- Data excerpts -
[Start of section]
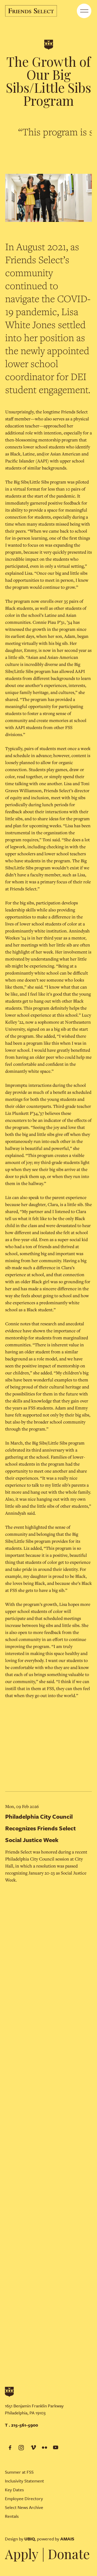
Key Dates (14, 2489)
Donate (69, 2553)
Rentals (12, 2516)
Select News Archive (24, 2507)
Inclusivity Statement (24, 2481)
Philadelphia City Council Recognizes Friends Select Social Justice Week (40, 1828)
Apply (22, 2553)
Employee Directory (24, 2498)
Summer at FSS (19, 2472)
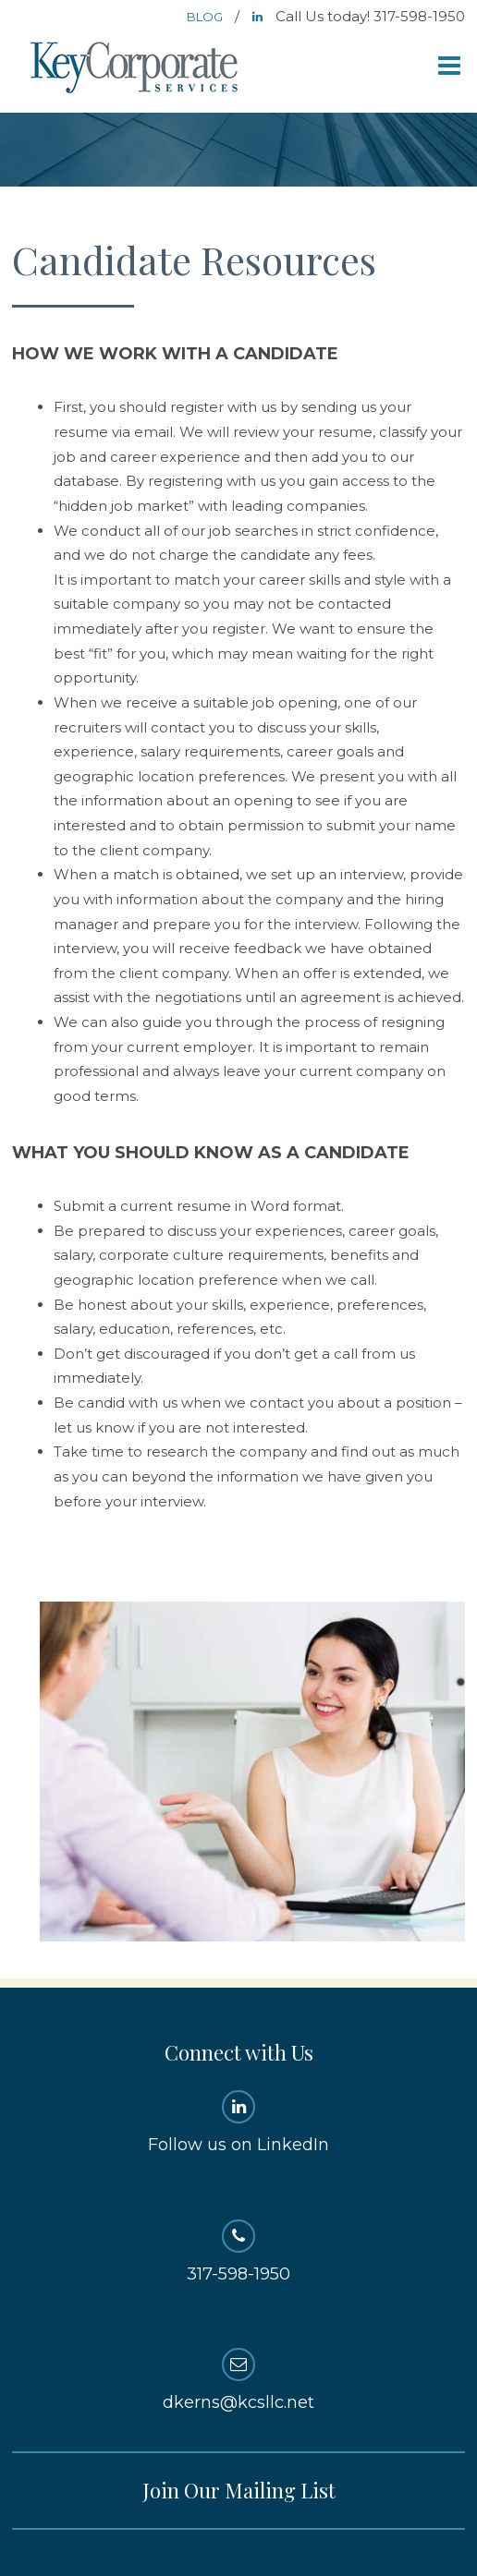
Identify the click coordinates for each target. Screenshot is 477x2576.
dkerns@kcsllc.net (238, 2380)
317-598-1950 (238, 2251)
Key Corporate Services (136, 68)
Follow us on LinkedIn (238, 2122)
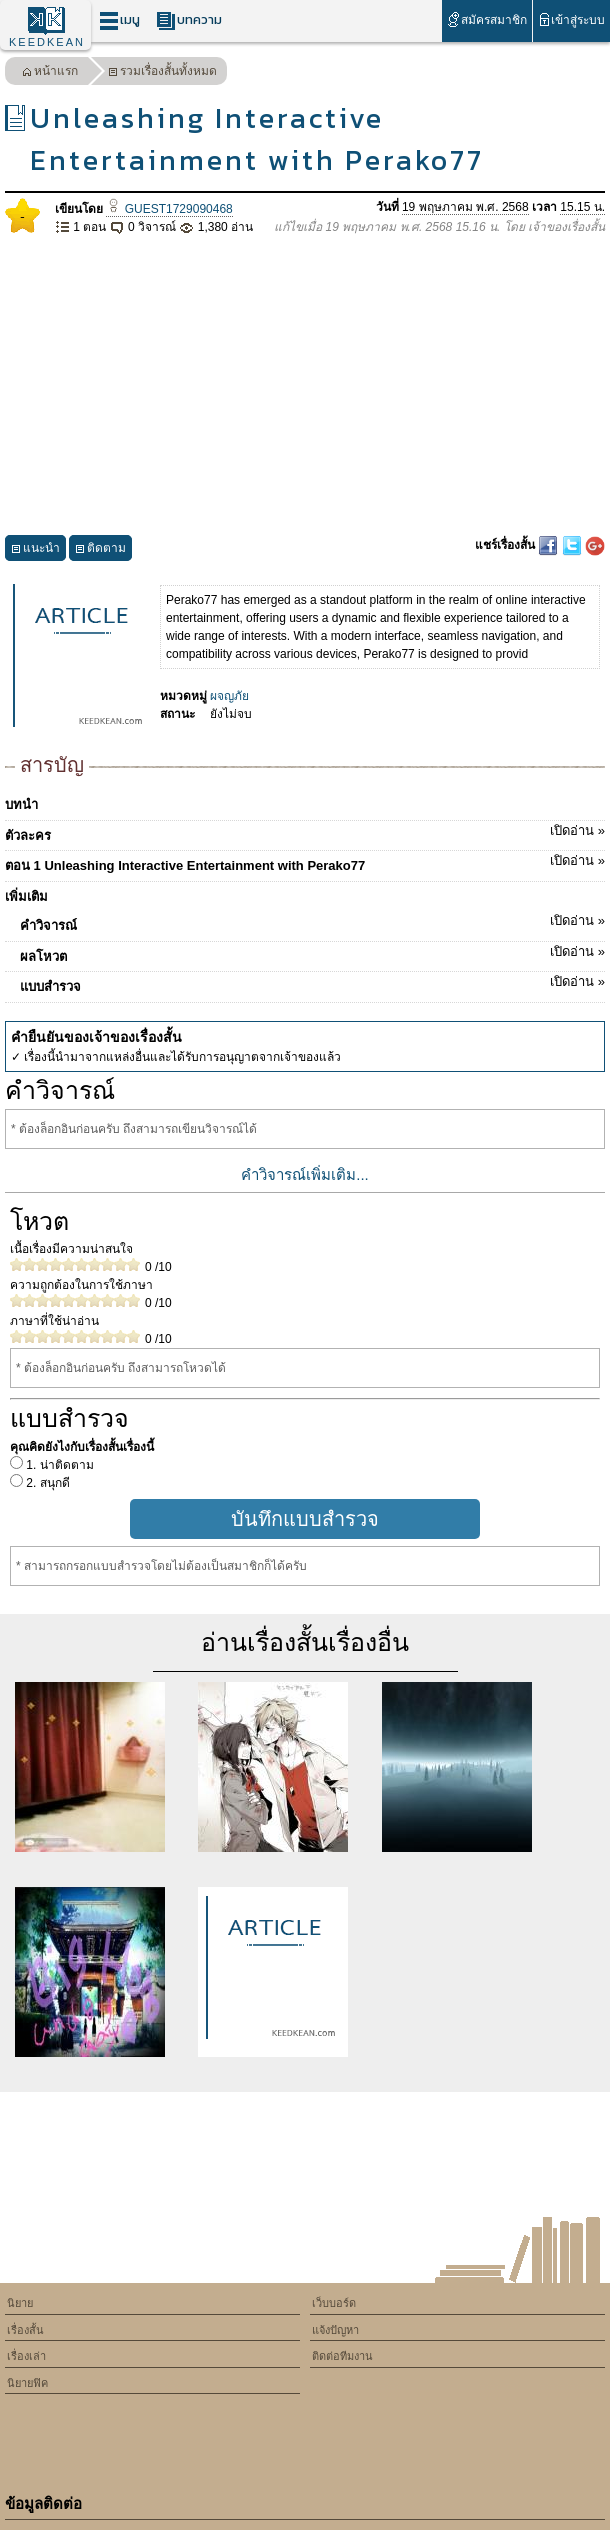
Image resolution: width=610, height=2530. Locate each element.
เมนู (119, 20)
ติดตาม (100, 550)
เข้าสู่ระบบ (571, 19)
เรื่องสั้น (25, 2330)
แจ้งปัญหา (335, 2330)
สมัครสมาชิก (486, 19)
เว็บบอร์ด (334, 2303)
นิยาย (20, 2303)
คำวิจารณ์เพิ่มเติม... (305, 1174)
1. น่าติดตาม (58, 1465)
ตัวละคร (305, 832)
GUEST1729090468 (169, 209)
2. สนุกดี (46, 1483)
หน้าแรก (50, 73)
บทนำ (21, 804)
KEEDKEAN (47, 42)
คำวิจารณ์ (312, 922)
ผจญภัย (229, 696)
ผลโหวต (312, 953)
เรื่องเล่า (26, 2356)
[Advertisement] (305, 386)
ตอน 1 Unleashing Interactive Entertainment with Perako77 (305, 862)
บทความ (189, 20)
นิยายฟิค (27, 2383)
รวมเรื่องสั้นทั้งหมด (162, 73)
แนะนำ (35, 550)
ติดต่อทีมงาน (342, 2356)
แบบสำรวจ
[End of section]
- Your instructions -
Would you give the data above again word for word, skipping any images?

- Finished task -
Key Dates (14, 2489)
Donate (69, 2553)
Rentals (12, 2516)
Select News Archive (24, 2507)
Inclusivity Statement (24, 2481)
Philadelphia City Council Recognizes Friends Select Social Justice Week (40, 1828)
Apply (22, 2553)
Employee Directory (24, 2498)
Summer at FSS (19, 2472)
Identify the click coordinates for each target. Screenshot is 477x2576.
dkerns@kcsllc.net (238, 2380)
317-598-1950 (238, 2251)
Key Corporate Services (136, 68)
Follow us on LinkedIn (238, 2122)
Image resolution: width=610, height=2530. Locate each element.
เมนู (119, 20)
ติดตาม (100, 550)
เข้าสู่ระบบ (571, 19)
เรื่องสั้น (25, 2330)
แจ้งปัญหา (335, 2330)
สมัครสมาชิก (486, 19)
เว็บบอร์ด (334, 2303)
นิยาย (20, 2303)
คำวิจารณ์เพิ่มเติม... (305, 1174)
1. น่าติดตาม (58, 1465)
ตัวละคร (305, 832)
GUEST1729090468 (169, 209)
2. สนุกดี (46, 1483)
หน้าแรก (50, 73)
บทนำ (21, 804)
KEEDKEAN (47, 42)
คำวิจารณ์ (312, 922)
ผจญภัย (229, 696)
ผลโหวต (312, 953)
เรื่องเล่า (26, 2356)
[Advertisement] (305, 386)
ตอน 1 Unleashing Interactive Entertainment with Perako77 (305, 862)
บทความ (189, 20)
นิยายฟิค (27, 2383)
รวมเรื่องสั้นทั้งหมด (162, 73)
แนะนำ (35, 550)
ติดต่อทีมงาน (342, 2356)
แบบสำรวจ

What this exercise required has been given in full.